— WORK TO BE COMPLETED —
When you copy the data that follows, reproduce every word exactly and leave out the images.
• • •
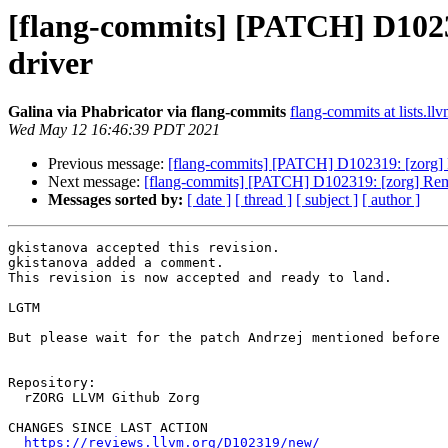
[flang-commits] [PATCH] D1023
driver
Galina via Phabricator via flang-commits
flang-commits at lists.ll
Wed May 12 16:46:39 PDT 2021
Previous message:
[flang-commits] [PATCH] D102319: [zorg] 
Next message:
[flang-commits] [PATCH] D102319: [zorg] Remo
Messages sorted by:
[ date ]
[ thread ]
[ subject ]
[ author ]
gkistanova accepted this revision.

gkistanova added a comment.

This revision is now accepted and ready to land.

LGTM

But please wait for the patch Andrzej mentioned before 
Repository:

  rZORG LLVM Github Zorg

CHANGES SINCE LAST ACTION

https://reviews.llvm.org/D102319/new/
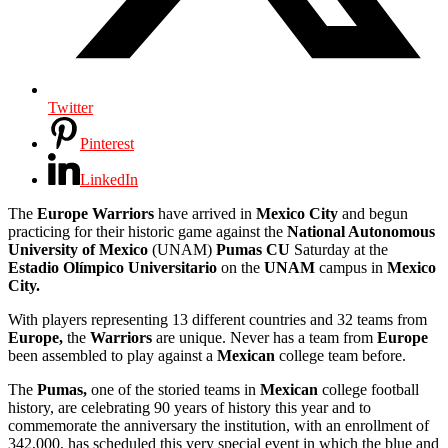
Twitter
Pinterest
LinkedIn
The
Europe Warriors
have arrived in
Mexico City
and begun
practicing for their historic game against the
National Autonomous
University of Mexico
(UNAM)
Pumas CU
Saturday at the
Estadio Olímpico Universitario
on the
UNAM
campus in
Mexico
City.
With players representing 13 different countries and 32 teams from
Europe,
the
Warriors
are unique. Never has a team from
Europe
been assembled to play against a
Mexican
college team before.
The
Pumas,
one of the storied teams in
Mexican
college football
history, are celebrating 90 years of history this year and to
commemorate the anniversary the institution, with an enrollment of
342,000, has scheduled this very special event in which the blue and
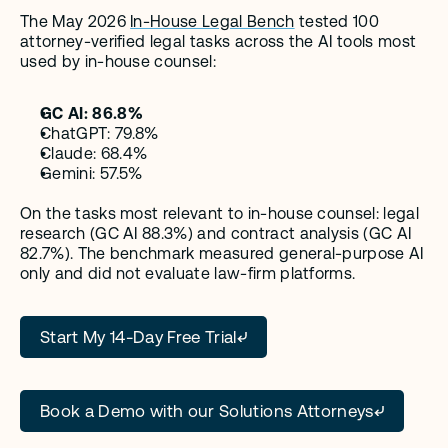
The May 2026 
In-House Legal Bench
 tested 100 
attorney-verified legal tasks across the AI tools most 
used by in-house counsel:
GC AI: 86.8%
ChatGPT: 79.8%
Claude: 68.4%
Gemini: 57.5%
On the tasks most relevant to in-house counsel: legal 
research (GC AI 88.3%) and contract analysis (GC AI 
82.7%). The benchmark measured general-purpose AI 
only and did not evaluate law-firm platforms.
Start My 14-Day Free Trial
Book a Demo with our Solutions Attorneys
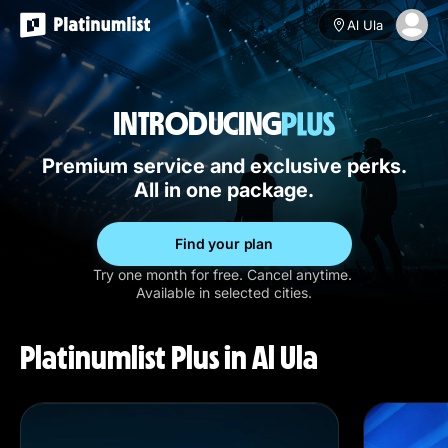
Al Ula
INTRODUCING
Premium service and exclusive perks.
All in one package.
Find your plan
Try one month for free. Cancel anytime.
Available in selected cities.
Platinumlist Plus in Al Ula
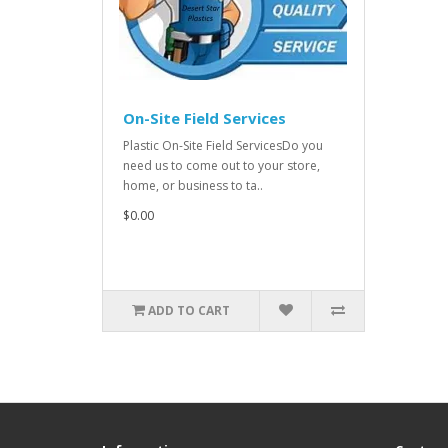
On-Site Field Services
Plastic On-Site Field ServicesDo you
need us to come out to your store,
home, or business to ta..
$0.00
ADD TO CART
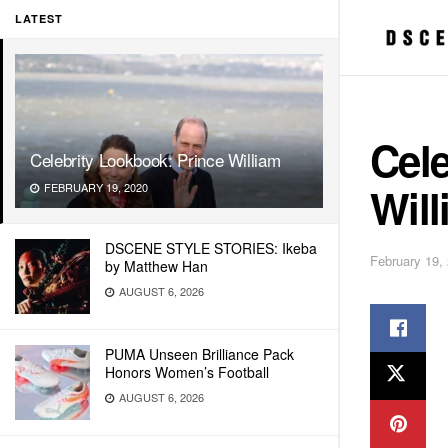
LATEST
Cele
Celebrity Lookbook: Prince William
Will
FEBRUARY 19, 2020
DSCENE STYLE STORIES: Ikeba
February 19,
by Matthew Han
AUGUST 6, 2026
PUMA Unseen Brilliance Pack
Honors Women’s Football
AUGUST 6, 2026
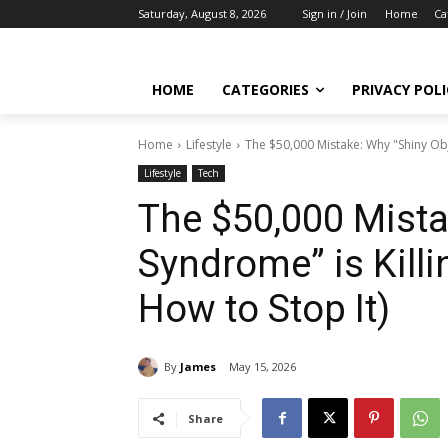
Saturday, August 8, 2026
Sign in / Join
Home
Ca
HOME
CATEGORIES
PRIVACY POLI
Home
Lifestyle
The $50,000 Mistake: Why "Shiny Obj
Lifestyle
Tech
The $50,000 Mista
Syndrome” is Kill
How to Stop It)
By
James
May 15, 2026
Share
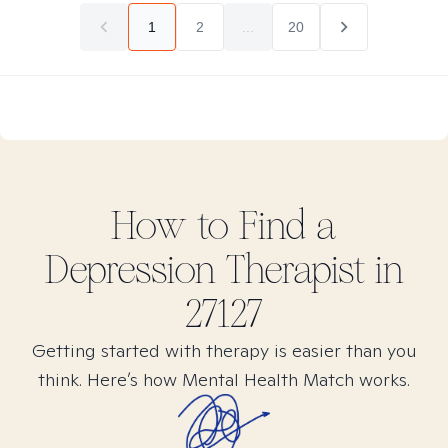
1
2
...
20
How to Find
a
Depression
Therapist in
27127
Getting started with therapy is easier than you
think. Here’s how Mental Health Match works.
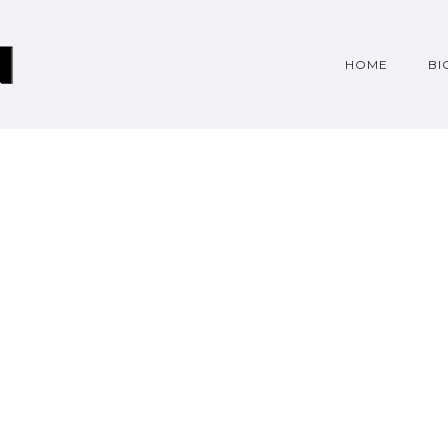
HOME
BI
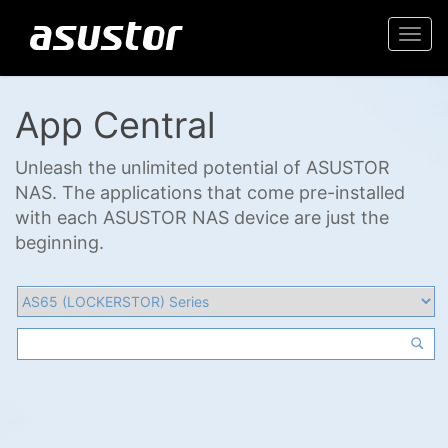
Togg
navi
App Central
Unleash the unlimited potential of ASUSTOR
NAS. The applications that come pre-installed
with each ASUSTOR NAS device are just the
beginning.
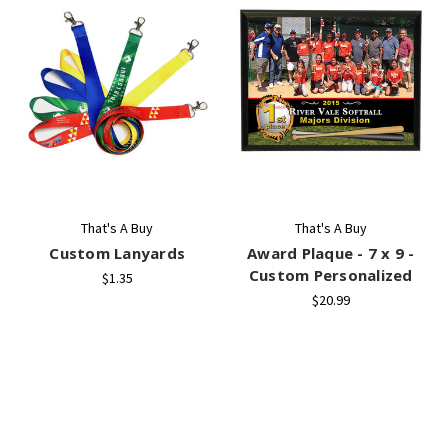
That's A Buy
That's A Buy
Custom Lanyards
Award Plaque - 7 x 9 -
Custom Personalized
$1.35
$20.99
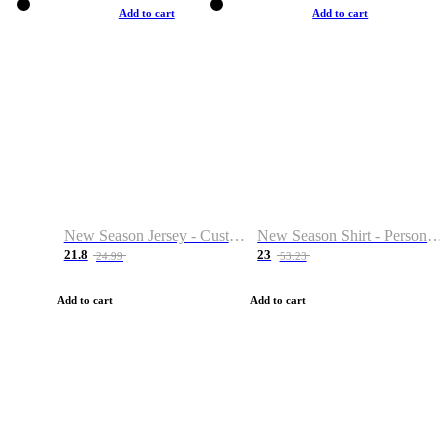
Add to cart
Add to cart
New Season Jersey - Custom Name & Number
New Season Shirt - Personalized Name & Number
21.8
23
24.99
53.23
Add to cart
Add to cart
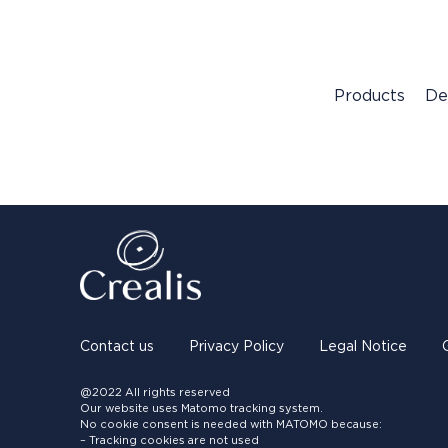
Products
De
Contact us
Privacy Policy
Legal Notice
@2022 All rights reserved
Our website uses Matomo tracking system.
No cookie consent is needed with MATOMO because:
– Tracking cookies are not used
• • •
— EXERCISE SOLUTION —
[flang-commits] [PATCH] D1023
driver
Galina via Phabricator via flang-commits
flang-commits at lists.ll
Wed May 12 16:46:39 PDT 2021
Previous message:
[flang-commits] [PATCH] D102319: [zorg] 
Next message:
[flang-commits] [PATCH] D102319: [zorg] Remo
Messages sorted by:
[ date ]
[ thread ]
[ subject ]
[ author ]
gkistanova accepted this revision.

gkistanova added a comment.

This revision is now accepted and ready to land.

LGTM

But please wait for the patch Andrzej mentioned before 
Repository:

  rZORG LLVM Github Zorg

CHANGES SINCE LAST ACTION

https://reviews.llvm.org/D102319/new/
Twitter
Pinterest
LinkedIn
The
Europe Warriors
have arrived in
Mexico City
and begun
practicing for their historic game against the
National Autonomous
University of Mexico
(UNAM)
Pumas CU
Saturday at the
Estadio Olímpico Universitario
on the
UNAM
campus in
Mexico
City.
With players representing 13 different countries and 32 teams from
Europe,
the
Warriors
are unique. Never has a team from
Europe
been assembled to play against a
Mexican
college team before.
The
Pumas,
one of the storied teams in
Mexican
college football
history, are celebrating 90 years of history this year and to
commemorate the anniversary the institution, with an enrollment of
342,000, has scheduled this very special event in which the blue and
The May 2026 
In-House Legal Bench
 tested 100 
attorney-verified legal tasks across the AI tools most 
used by in-house counsel:
GC AI: 86.8%
ChatGPT: 79.8%
Claude: 68.4%
Gemini: 57.5%
On the tasks most relevant to in-house counsel: legal 
research (GC AI 88.3%) and contract analysis (GC AI 
82.7%). The benchmark measured general-purpose AI 
only and did not evaluate law-firm platforms.
Start My 14-Day Free Trial
Book a Demo with our Solutions Attorneys
Al Ula
INTRODUCING
Premium service and exclusive perks.
All in one package.
Find your plan
Try one month for free. Cancel anytime.
Available in selected cities.
Platinumlist Plus in Al Ula
On-Site Field Services
Plastic On-Site Field ServicesDo you
need us to come out to your store,
home, or business to ta..
$0.00
ADD TO CART
LATEST
Cele
Celebrity Lookbook: Prince William
Will
FEBRUARY 19, 2020
DSCENE STYLE STORIES: Ikeba
February 19,
by Matthew Han
AUGUST 6, 2026
PUMA Unseen Brilliance Pack
Honors Women’s Football
AUGUST 6, 2026
Saturday, August 8, 2026
Sign in / Join
Home
Ca
HOME
CATEGORIES
PRIVACY POLI
Home
Lifestyle
The $50,000 Mistake: Why "Shiny Obj
Lifestyle
Tech
The $50,000 Mista
Syndrome” is Kill
How to Stop It)
By
James
May 15, 2026
Share
1
2
...
20
How to Find
a
Depression
Therapist in
27127
Getting started with therapy is easier than you
think. Here’s how Mental Health Match works.
HOME
BI
Togg
navi
App Central
Unleash the unlimited potential of ASUSTOR
NAS. The applications that come pre-installed
with each ASUSTOR NAS device are just the
beginning.
That's A Buy
That's A Buy
Custom Lanyards
Award Plaque - 7 x 9 -
Custom Personalized
$1.35
$20.99
Add to cart
Add to cart
New Season Jersey - Custom Name & Number
New Season Shirt - Personalized Name & Number
21.8
23
24.99
53.23
Add to cart
Add to cart
Products
De
Contact us
Privacy Policy
Legal Notice
@2022 All rights reserved
Our website uses Matomo tracking system.
No cookie consent is needed with MATOMO because:
– Tracking cookies are not used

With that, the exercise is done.